**This story was updated on Oct. 10 at 7:10 p.m. EST.
Investors seemed pleased that politicians in Washington were discussing a plan to avert a government default, and that lawmakers from both parties met at the White House Thursday. Senate Democrats met with the President in the afternoon, House Republicans a little bit later.
But Guy LeBas, who is a chief fixed-income strategist at Janney Montgomery Scott, said the GOP proposal -- raising the debt limit for six weeks but not re-opening the government until further negotiations with the president -- wan’t something that would please investors who focus on the long term.
“To some degree, it’s like slapping a small bandage on a missing limb,” LeBas said. “You know, it’s not that effective for the really big underlying problem, but it does sort of staunch the bleeding for the short term.”
The markets reacted positively to some movement in Washington. There has been some turmoil in the bond market, especially with short-term Treasuries. Kevin Logan, chief U.S. economist at HSBC, said investors are still confident there will be a solution soon.
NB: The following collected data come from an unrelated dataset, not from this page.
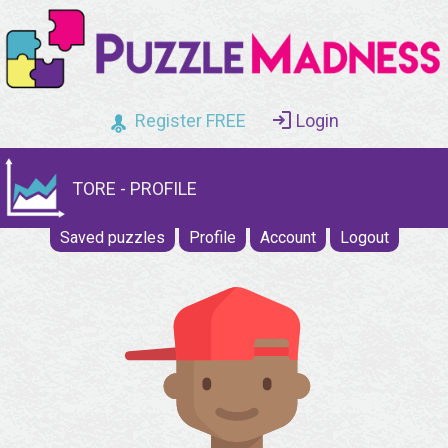
Register FREE
Login
TORE - PROFILE
Saved puzzles
Profile
Account
Logout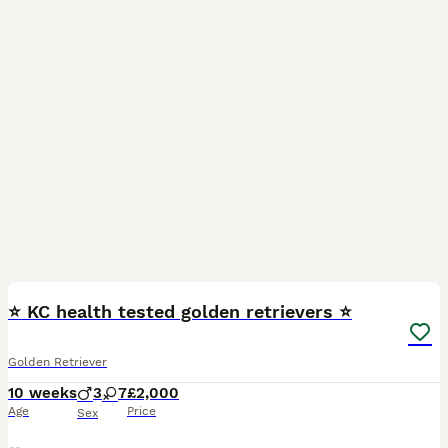
23
⭐️ KC health tested golden retrievers ⭐️
Golden Retriever
10 weeks
3
7
£2,000
Age
Price
Sex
“I think most people in the market believe that, if there was such a default, it would only last a few days or a week at most. And eventually, the Treasury would make good on all those securities,” Logan said. “You would get your money back.”
He said investors want to know what the end game is going to be, but they seem satisfied for the time being knowing that something is happening, and they are confident that the shutdown and the debate over the debt limit will be resolved.